Chewing is the beginning of the digestive process. But chewing also sort of roughs up the mouth. If you think about the mechanical force needed to break down the food you eat, you can understand how all that force and the movement of food with texture against the tissue can lead to abrasion and, in most cases, minor damage to the soft tissue in the mouth.

Scientifically, there has been speculation that chewing, and the damage it can cause in the oral cavity, may actually be important for the stimulation of T helper 17 (TH17),  a quirky and largely unknown player in the adaptive immune system. The adaptive immune system is a subsystem of the overall immune system. It’s made up of highly specialized systematic cells, such as TH17, that can develop processes used to eliminate pathogens as they enter the body.

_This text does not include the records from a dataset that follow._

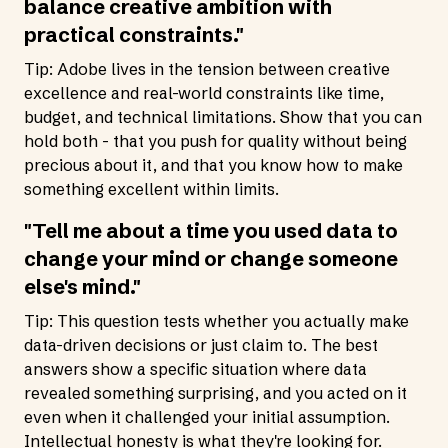
balance creative ambition with
practical constraints."
Tip: Adobe lives in the tension between creative
excellence and real-world constraints like time,
budget, and technical limitations. Show that you can
hold both - that you push for quality without being
precious about it, and that you know how to make
something excellent within limits.
"Tell me about a time you used data to
change your mind or change someone
else's mind."
Tip: This question tests whether you actually make
data-driven decisions or just claim to. The best
answers show a specific situation where data
revealed something surprising, and you acted on it
even when it challenged your initial assumption.
Intellectual honesty is what they're looking for.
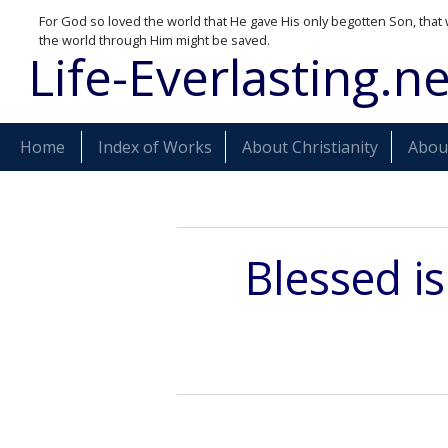
For God so loved the world that He gave His only begotten Son, that 
the world through Him might be saved.
Life-Everlasting.ne
Home
Index of Works
About Christianity
About
Blessed i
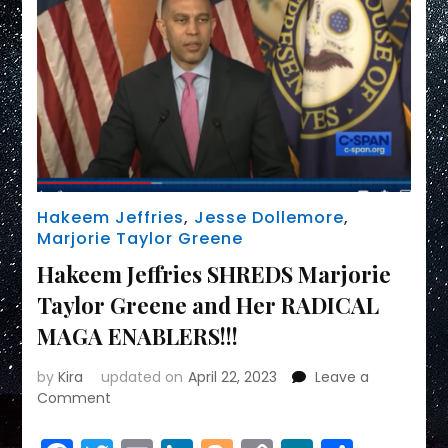
WHO’S
DUMBEST
LAKE
BOEBERT
MARJORIE
TAYLOR
Hakeem Jeffries
,
Jesse Dollemore
,
Marjorie Taylor Greene
Hakeem Jeffries SHREDS Marjorie
Taylor Greene and Her RADICAL
MAGA ENABLERS!!!
by
Kira
updated on
April 22, 2023
Leave a
on
Comment
Hakeem
Jeffries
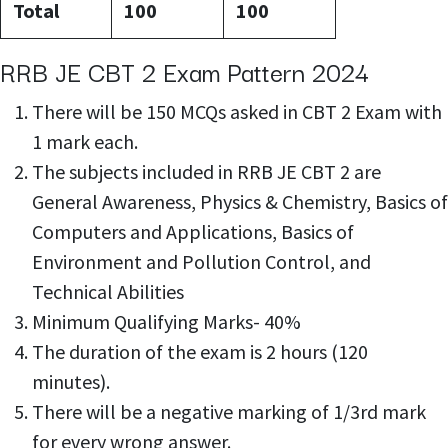
Total
100
100
RRB JE CBT 2 Exam Pattern 2024
There will be 150 MCQs asked in CBT 2 Exam with
1 mark each.
The subjects included in RRB JE CBT 2 are
General Awareness, Physics & Chemistry, Basics of
Computers and Applications, Basics of
Environment and Pollution Control, and
Technical Abilities
Minimum Qualifying Marks- 40%
The duration of the exam is 2 hours (120
minutes).
There will be a negative marking of 1/3rd mark
for every wrong answer.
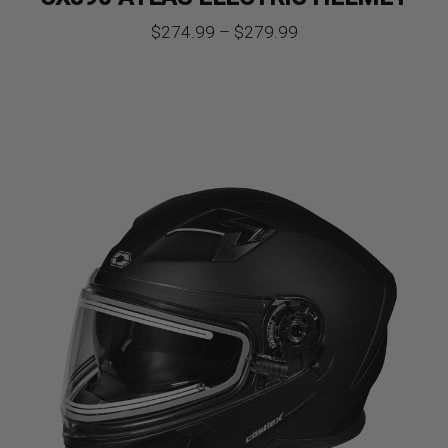
Price
$
274.99
–
$
279.99
range:
$274.99
through
$279.99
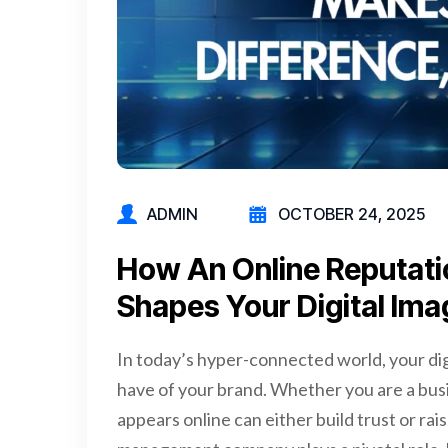
ADMIN
OCTOBER 24, 2025
How­ An­ Online­ Reputa
Shapes­ Your­ Digital­ Im
In today’s hyper-connected world, your dig
have of your brand. Whether you are a bus
appears online can either build trust or rai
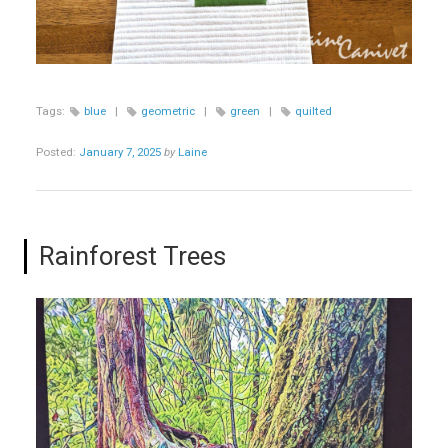
Tags:
blue
|
geometric
|
green
|
quilted
Posted:
January 7, 2025
by
Laine
Rainforest Trees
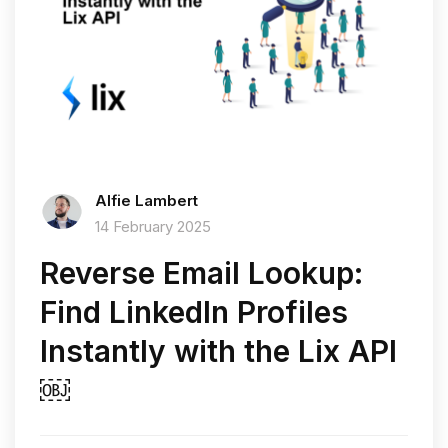
Alfie Lambert
14 February 2025
Reverse Email Lookup:
Find LinkedIn Profiles
Instantly with the Lix API
￼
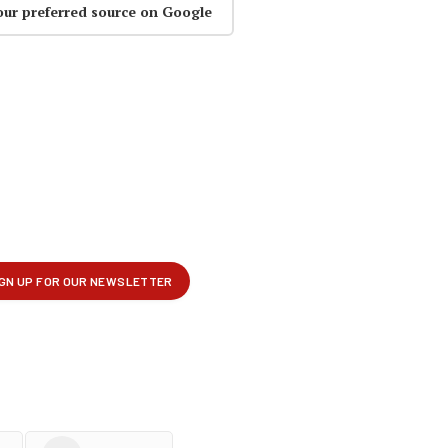
our preferred source on Google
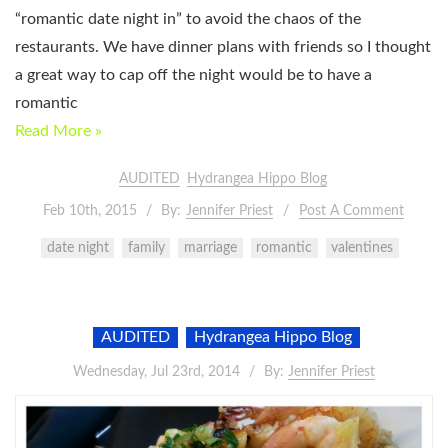
“romantic date night in” to avoid the chaos of the
restaurants. We have dinner plans with friends so I thought
a great way to cap off the night would be to have a
romantic
Read More »
AUDITED
Hydrangea Hippo Blog
Feb 10th, 2015
By:
Jennifer Priest
Post A Comment
date night
family
marriage
romantic
valentines
AUDITED
Hydrangea Hippo Blog
Wednesday, Jul 23rd, 2014
By:
Jennifer Priest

The study took speculation to certainty. Using weaning mice, researchers fed them soft food until they reached the age of 24 weeks. The release of TH17 cells was then measured in the 24-week old mice. Researchers noted a significant reduction in TH17 cell production.

They postulated that this reduction was due to the reduction of soft tissue damage that chewing more textured food could have provided. To test their theory, they increased the level of damage in the oral cavity of the mice by rubbing it with a sterile cotton applicator. This stimulation led to a corresponding increase in the production of TH17 cells.

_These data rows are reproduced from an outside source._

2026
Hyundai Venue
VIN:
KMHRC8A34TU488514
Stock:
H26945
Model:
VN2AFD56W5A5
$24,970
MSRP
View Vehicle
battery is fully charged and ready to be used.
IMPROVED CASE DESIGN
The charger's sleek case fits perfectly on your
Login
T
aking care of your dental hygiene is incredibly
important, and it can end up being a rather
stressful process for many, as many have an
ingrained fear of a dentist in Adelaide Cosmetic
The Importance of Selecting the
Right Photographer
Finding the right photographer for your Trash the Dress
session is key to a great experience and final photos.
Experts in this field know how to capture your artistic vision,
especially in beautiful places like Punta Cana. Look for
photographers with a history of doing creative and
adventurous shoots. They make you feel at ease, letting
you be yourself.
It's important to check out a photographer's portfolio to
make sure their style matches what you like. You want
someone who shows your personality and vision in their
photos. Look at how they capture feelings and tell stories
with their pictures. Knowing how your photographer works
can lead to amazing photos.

This research indicates that the mouth can stimulate these TH17 cells not by bacteria but by the independent mechanism of chewing. It is the act of chewing that, according to lead author Dr. Joanne Konkel, can induce a protective immune response in our gums.”

And while this defense mechanism can be seen as a strength, like any strength overplayed, it can become a weakness. It turns out excessive chewing damage can stimulate too much production of TH17. This can actually increase the risk of gum disease and could possibly predispose one to other related chronic diseases of inflammation.

Further research regarding TH17 and other elements of the adaptive immune system could prove beneficial to gum tissue’s related diseases of chronic inflammation. TH17 has the potential to not only stave off gum disease, but in the process, prove beneficial in the prevention of other diseases of chronic inflammation.